I have to say, and this is in my personal opinion form using the products, that on properly prepared paintwork I have noticed tangible differences in the finishes offered by some LSPs over other LSPs. I dont want to start a massive Zymol debate in here, suffice to say that the most tangible differences for me have come from using Zymol HDC followed by Zymol Destiny - the closest to this combo being Pinnacle Souveran over Megs #7 but the durability of the latter was dire in comparison. 

As a hobbyist detailer, I want to get the best possible, ultimate finish from a set of products on a car I detail, and I want the finish to last. Now, a lot of the finish, and I mean a lot, will come from the preparation stages... but it is my opinion that if you go to all the effort of correctly preparing the paintwork then I want to go for the ultimate LSP to top the detail off. For me this means using a glaze for sure, for the wet look, and a for the ultimate finish I'm a big fan of Zymol. Not all details I will do with Zymol, it all comes down to the requests of the car owner - however, the best reactions I have had from owners have also come from doing the Zymol treatment and as a proud hobbyist it means a lot to get the best reaction from an owner, and there's no bigger compliment than being recommended on and asked to return to do other cars.  

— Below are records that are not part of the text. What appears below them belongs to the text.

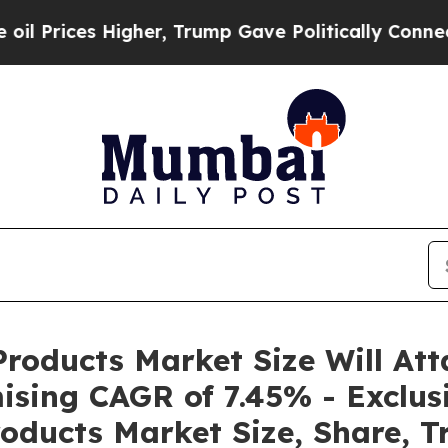
gher, Trump Gave Politically Connected oil Comp
roducts Market Size Will Att
ising CAGR of 7.45% - Exclus
oducts Market Size, Share, T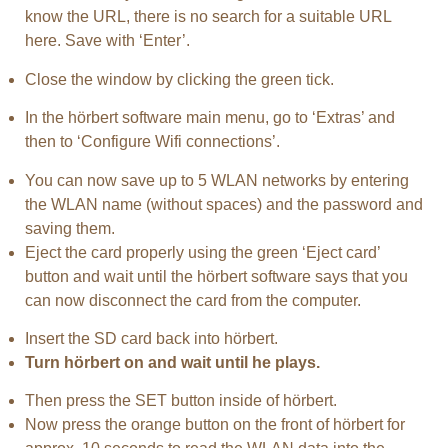
know the URL, there is no search for a suitable URL
here. Save with ‘Enter’.
Close the window by clicking the green tick.
In the hörbert software main menu, go to ‘Extras’ and
then to ‘Configure Wifi connections’.
You can now save up to 5 WLAN networks by entering
the WLAN name (without spaces) and the password and
saving them.
Eject the card properly using the green ‘Eject card’
button and wait until the hörbert software says that you
can now disconnect the card from the computer.
Insert the SD card back into hörbert.
Turn hörbert on and wait until he plays.
Then press the SET button inside of hörbert.
Now press the orange button on the front of hörbert for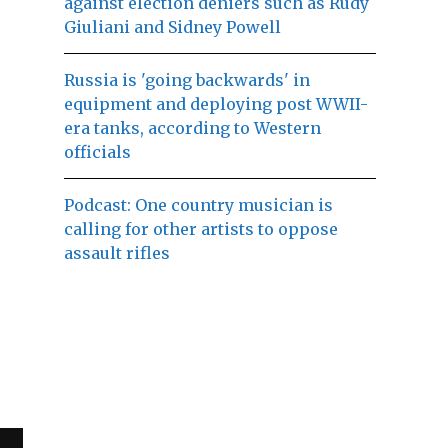
against election deniers such as Rudy
Giuliani and Sidney Powell
Russia is 'going backwards' in
equipment and deploying post WWII-
era tanks, according to Western
officials
Podcast: One country musician is
calling for other artists to oppose
assault rifles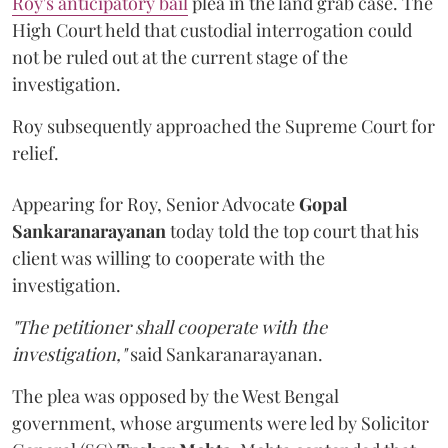
Roy's anticipatory bail
plea in the land grab case. The
High Court held that custodial interrogation could
not be ruled out at the current stage of the
investigation.
Roy subsequently approached the Supreme Court for
relief.
Appearing for Roy, Senior Advocate
Gopal
Sankaranarayanan
today told the top court that his
client was willing to cooperate with the
investigation.
"The petitioner shall cooperate with the
investigation,"
said Sankaranarayanan.
The plea was opposed by the West Bengal
government, whose arguments were led by Solicitor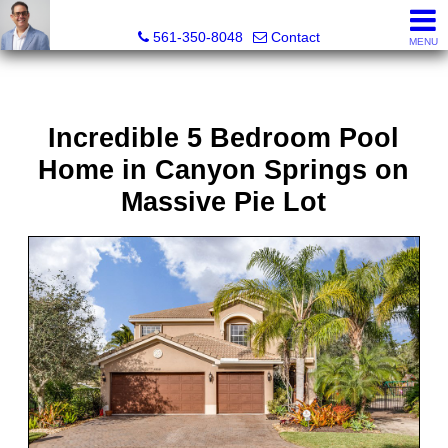
Seth Mittleman, REALTOR®
561-350-8048
Contact
MENU
Incredible 5 Bedroom Pool
Home in Canyon Springs on
Massive Pie Lot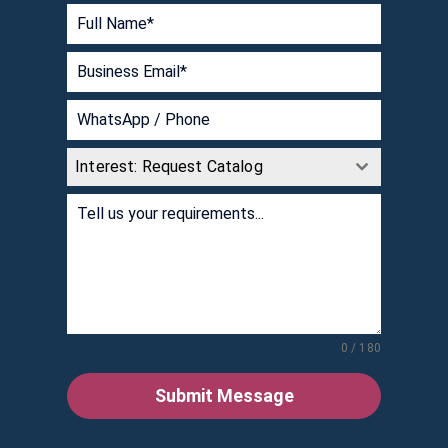
Interest: Request Catalog
0 / 180
Submit Message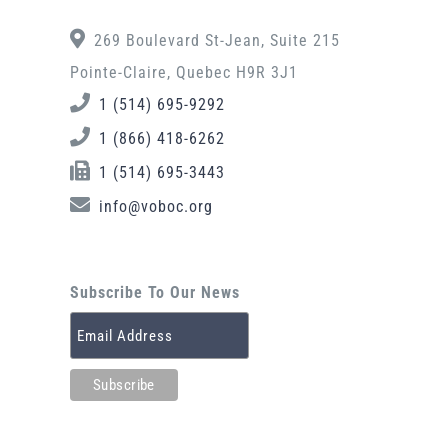
269 Boulevard St-Jean, Suite 215
Pointe-Claire, Quebec H9R 3J1
1 (514) 695-9292
1 (866) 418-6262
1 (514) 695-3443
info@voboc.org
Subscribe To Our News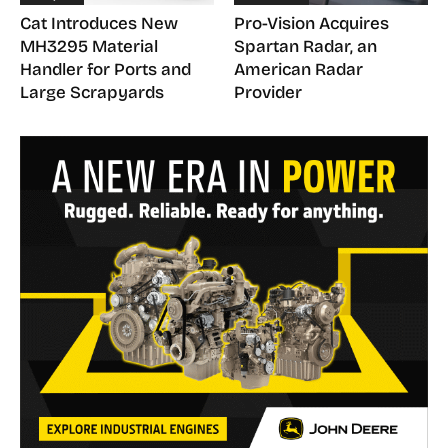
Cat Introduces New
Pro-Vision Acquires
MH3295 Material
Spartan Radar, an
Handler for Ports and
American Radar
Large Scrapyards
Provider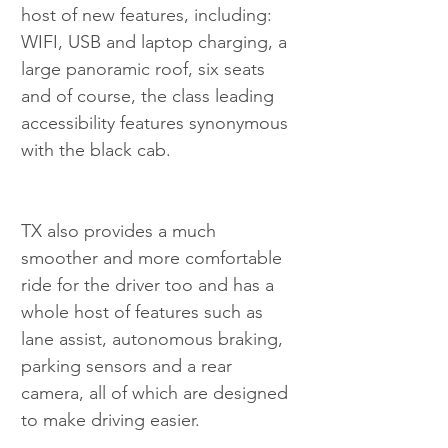
host of new features, including: 
WIFI, USB and laptop charging, a 
large panoramic roof, six seats 
and of course, the class leading 
accessibility features synonymous 
with the black cab.
TX also provides a much 
smoother and more comfortable 
ride for the driver too and has a 
whole host of features such as 
lane assist, autonomous braking, 
parking sensors and a rear 
camera, all of which are designed 
to make driving easier.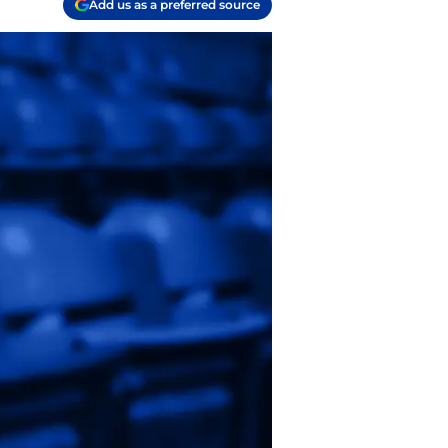
Add us as a preferred source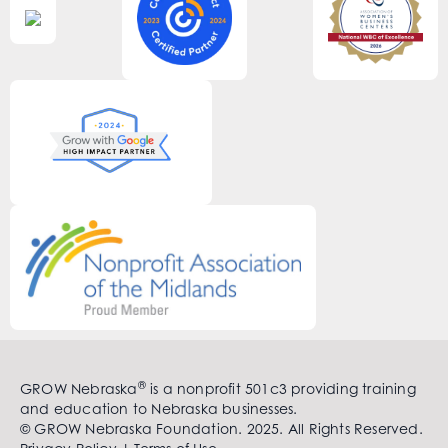
®
GROW Nebraska
is a nonprofit 501c3 providing training
and education to Nebraska businesses.
© GROW Nebraska Foundation. 2025. All Rights Reserved.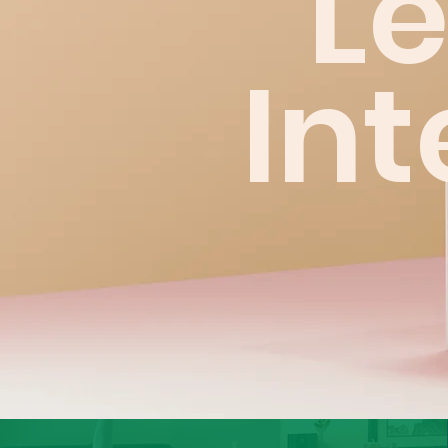
L
Int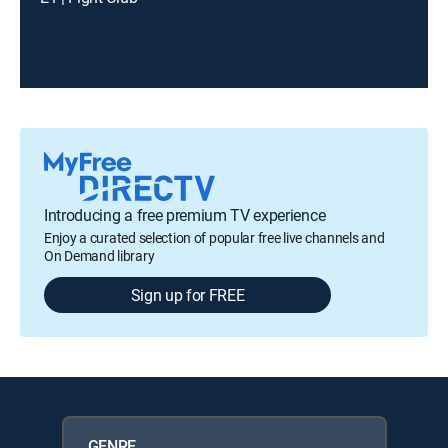
Introducing a free premium TV experience
Enjoy a curated selection of popular free live channels and
On Demand library
Sign up for FREE
GENRE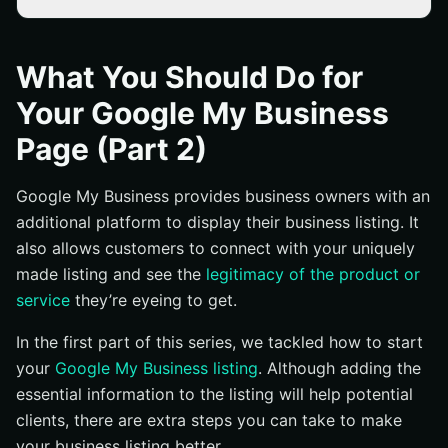
Display Your Working Hours
Include Proper Visuals
What You Should Do for
Allow Customer Feedback
Your Google My Business
Navigate and Make Changes
Page (Part 2)
Conclusion
Google My Business provides business owners with an
additional platform to display their business listing. It
also allows customers to connect with your uniquely
made listing and see the
legitimacy of the product or
service
they’re eyeing to get.
In the first part of this series, we tackled how to start
your
Google My Business listing
. Although adding the
essential information to the listing will help potential
clients, there are extra steps you can take to make
your business listing better.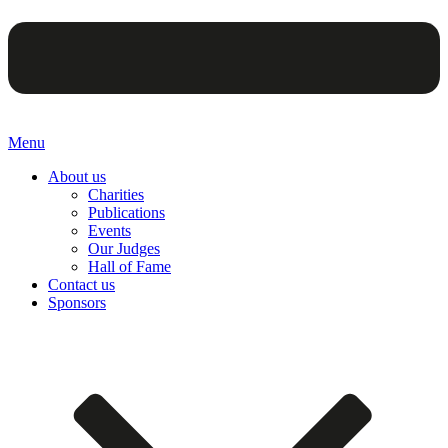
Menu
About us
Charities
Publications
Events
Our Judges
Hall of Fame
Contact us
Sponsors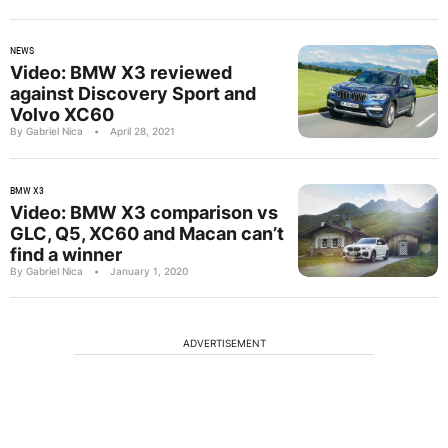
NEWS
Video: BMW X3 reviewed
against Discovery Sport and
Volvo XC60
By Gabriel Nica
•
April 28, 2021
BMW X3
Video: BMW X3 comparison vs
GLC, Q5, XC60 and Macan can’t
find a winner
By Gabriel Nica
•
January 1, 2020
ADVERTISEMENT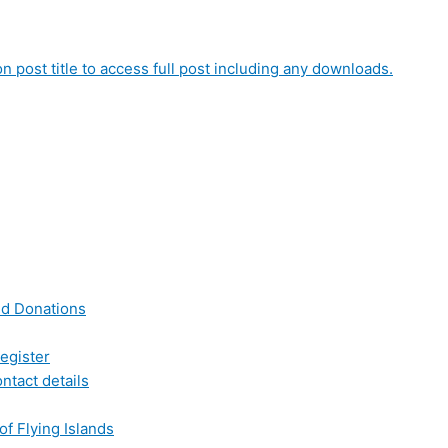
on post title to access full post including any downloads.
nd Donations
egister
ntact details
of Flying Islands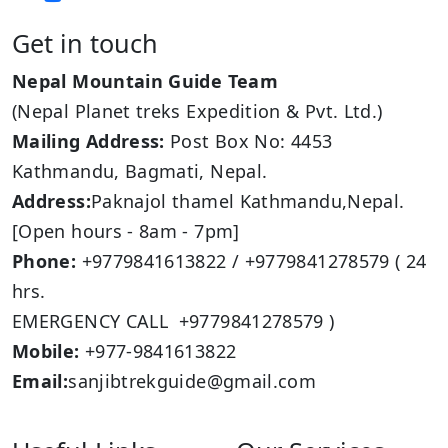
Get in touch
Nepal Mountain Guide Team
(Nepal Planet treks Expedition & Pvt. Ltd.)
Mailing Address:
Post Box No: 4453
Kathmandu, Bagmati, Nepal.
Address:
Paknajol thamel Kathmandu,Nepal.
[Open hours - 8am - 7pm]
Phone:
+9779841613822 / +9779841278579 ( 24
hrs.
EMERGENCY CALL +9779841278579 )
Mobile:
+977-9841613822
Email:
sanjibtrekguide@gmail.com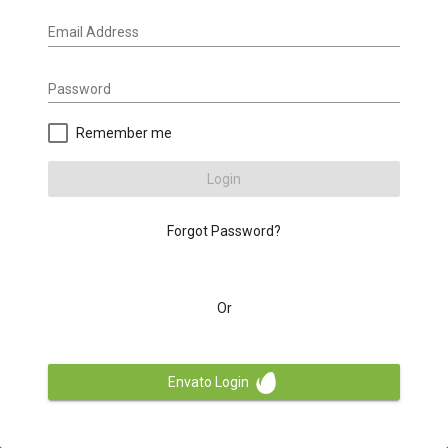
Email Address
Password
Remember me
Login
Forgot Password?
Or
Envato Login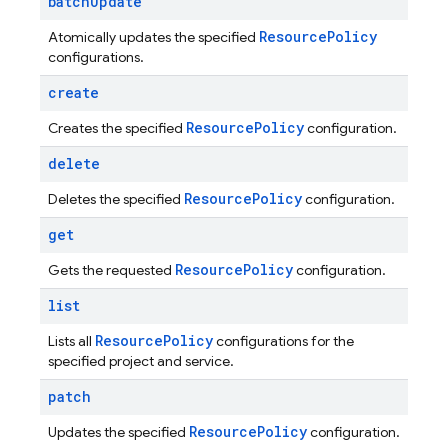
batch
Update
Resource
Policy
Atomically updates the specified
configurations.
create
Resource
Policy
Creates the specified
configuration.
delete
Resource
Policy
Deletes the specified
configuration.
get
Resource
Policy
Gets the requested
configuration.
list
Resource
Policy
Lists all
configurations for the
specified project and service.
patch
Resource
Policy
Updates the specified
configuration.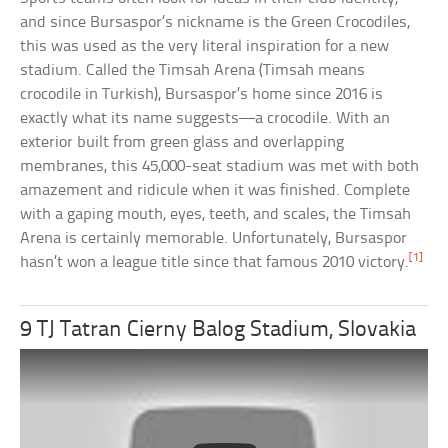
and since Bursaspor’s nickname is the Green Crocodiles,
this was used as the very literal inspiration for a new
stadium. Called the Timsah Arena (Timsah means
crocodile in Turkish), Bursaspor’s home since 2016 is
exactly what its name suggests—a crocodile. With an
exterior built from green glass and overlapping
membranes, this 45,000-seat stadium was met with both
amazement and ridicule when it was finished. Complete
with a gaping mouth, eyes, teeth, and scales, the Timsah
Arena is certainly memorable. Unfortunately, Bursaspor
[1]
hasn’t won a league title since that famous 2010 victory.
9 TJ Tatran Cierny Balog Stadium, Slovakia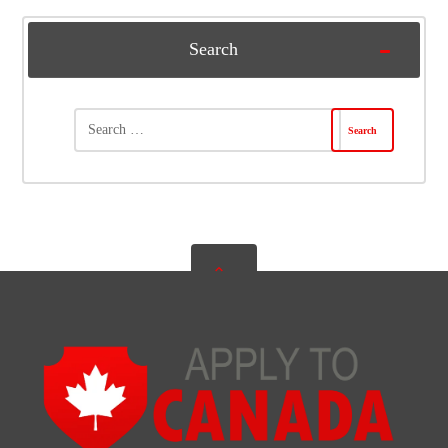
Search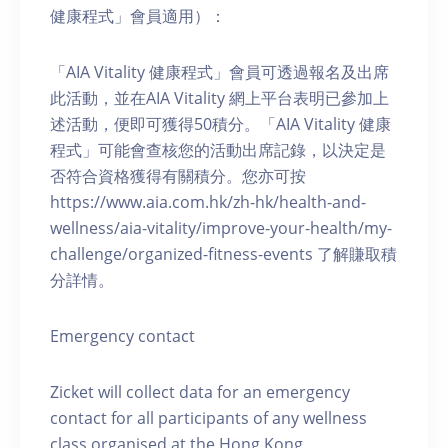
健康程式」會員適用）：
「AIA Vitality 健康程式」會員可透過報名及出席
此活動，並在AIA Vitality 網上平台表明已參加上
述活動，便即可獲得50積分。「AIA Vitality 健康
程式」可能會查核您的活動出席記錄，以決定是
否符合資格獲得有關積分。您亦可按
https://www.aia.com.hk/zh-hk/health-and-
wellness/aia-vitality/improve-your-health/my-
challenge/organized-fitness-events 了解賺取積
分詳情。
Emergency contact
Zicket will collect data for an emergency
contact for all participants of any wellness
class organised at the Hong Kong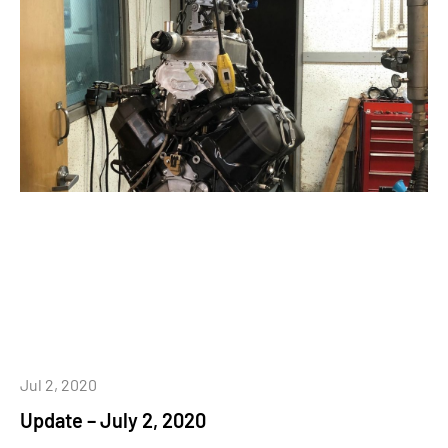
Jul 2, 2020
Update – July 2, 2020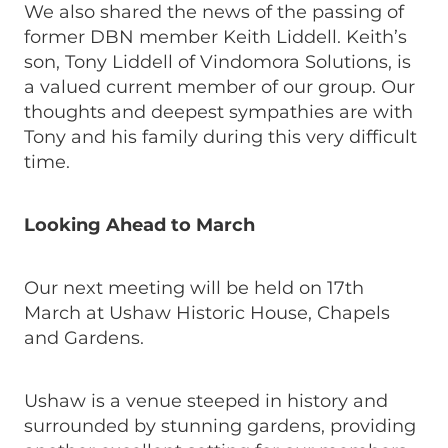
We also shared the news of the passing of
former DBN member Keith Liddell. Keith’s
son, Tony Liddell of Vindomora Solutions, is
a valued current member of our group. Our
thoughts and deepest sympathies are with
Tony and his family during this very difficult
time.
Looking Ahead to March
Our next meeting will be held on 17th
March at Ushaw Historic House, Chapels
and Gardens.
Ushaw is a venue steeped in history and
surrounded by stunning gardens, providing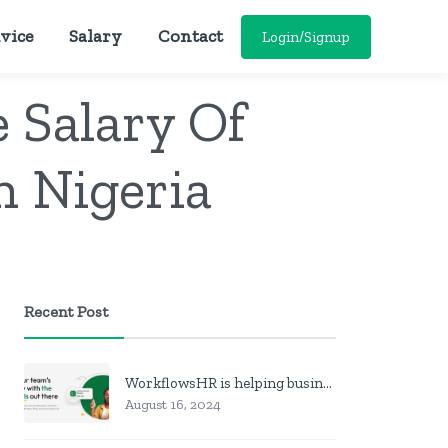
vice
Salary
Contact
Login/Signup
 Salary Of
n Nigeria
Recent Post
WorkflowsHR is helping businesses manage personnel with HR software
August 16, 2024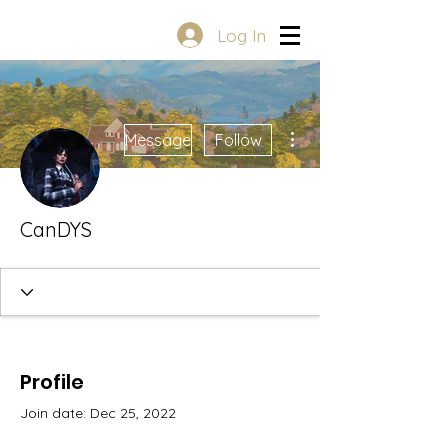
Log In
More actions
Message
Follow
CanDYS
Profile
Join date: Dec 25, 2022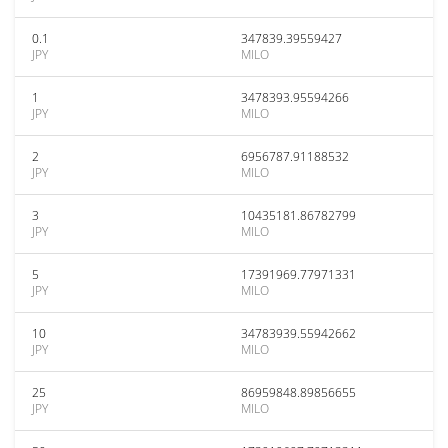
0.1
347839.39559427
JPY
MILO
1
3478393.95594266
JPY
MILO
2
6956787.91188532
JPY
MILO
3
10435181.86782799
JPY
MILO
5
17391969.77971331
JPY
MILO
10
34783939.55942662
JPY
MILO
25
86959848.89856655
JPY
MILO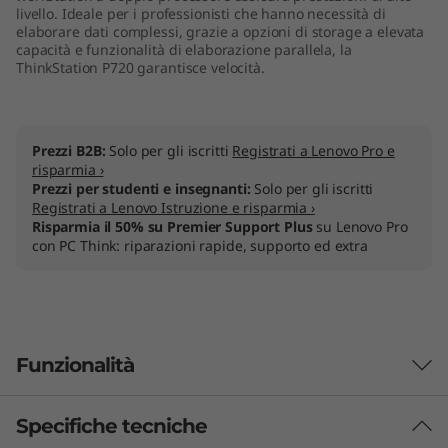
livello. Ideale per i professionisti che hanno necessità di
elaborare dati complessi, grazie a opzioni di storage a elevata
capacità e funzionalità di elaborazione parallela, la
ThinkStation P720 garantisce velocità.
Prezzi B2B:
Solo per gli iscritti
Registrati a Lenovo Pro e
risparmia ›
Prezzi per studenti e insegnanti:
Solo per gli iscritti
Registrati a Lenovo Istruzione e risparmia ›
Risparmia il 50% su Premier Support Plus
su Lenovo Pro
con PC Think: riparazioni rapide, supporto ed extra
Funzionalità
Specifiche tecniche
Designed for users, engineered for IT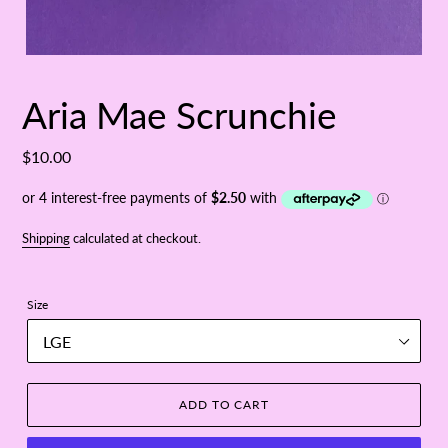
Aria Mae Scrunchie
Regular
$10.00
price
Shipping
calculated at checkout.
Size
ADD TO CART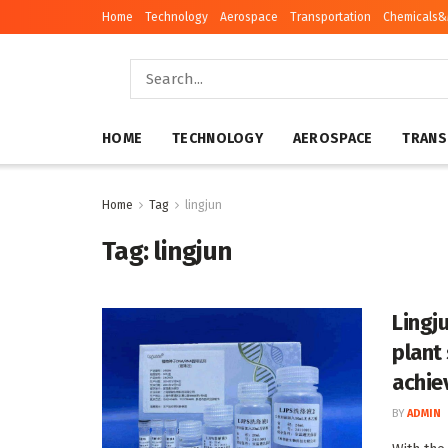
Home
Technology
Aerospace
Transportation
Chemicals&
HOME
TECHNOLOGY
AEROSPACE
TRANS
Home
Tag
lingjun
Tag:
lingjun
Lingj
plant
achie
BY
ADMIN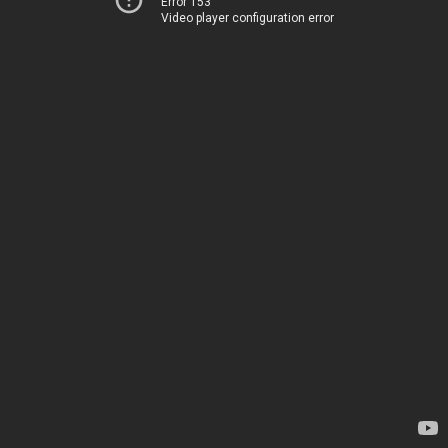
Error 153
Video player configuration error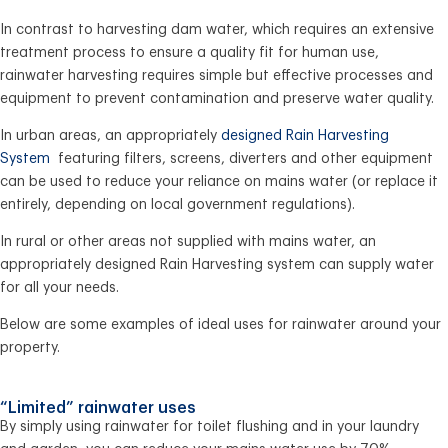
In contrast to harvesting dam water, which requires an extensive
treatment process to ensure a quality fit for human use,
rainwater harvesting requires simple but effective processes and
equipment to prevent contamination and preserve water quality.
In urban areas, an appropriately
designed Rain Harvesting
System
featuring filters, screens, diverters and other equipment
can be used to reduce your reliance on mains water (or replace it
entirely, depending on local government regulations).
In rural or other areas not supplied with mains water, an
appropriately designed Rain Harvesting system can supply water
for all your needs.
Below are some examples of ideal uses for rainwater around your
property.
“Limited” rainwater uses
By simply using rainwater for toilet flushing and in your laundry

These are just my views on the subject. Its important to never loose sight of the importance of the prep, but I have seen on various colours in the flesh tangible differences in the finish offered by various LSPs.


----------



## Brazo (Oct 27, 2005)

They all look stunning Steve and all look the same  

Another factor is paint types titanium silver on BMW's can be almost as refelctive as a much darker colour yet Renault titanium silver offers poor reflectons in comparison.


----------



## GlynRS2 (Jan 21, 2006)

If the car is poorly prepped it will never look great on close inspection, whatever LSP you use.
At the other end of the scale on a perfectly prepped car with swirl free paintwork the difference between LSPs becomes a little more difficult to notice. This is because the paint underneath is in such good order. 
In between these two on a moderately well prepped car, ie. what is the real world for many with just a few swirls remaining, I think different LSPs can make more of a difference.
I have noticed that when I have spent hours refining the finish of car with various grades of polish followed by glaze, that the car looks fantastic before any LSP is used. The purpose of the LSP is then to try and lock in and preserve that appearance. Generally I like to use a sealant followed by a wax.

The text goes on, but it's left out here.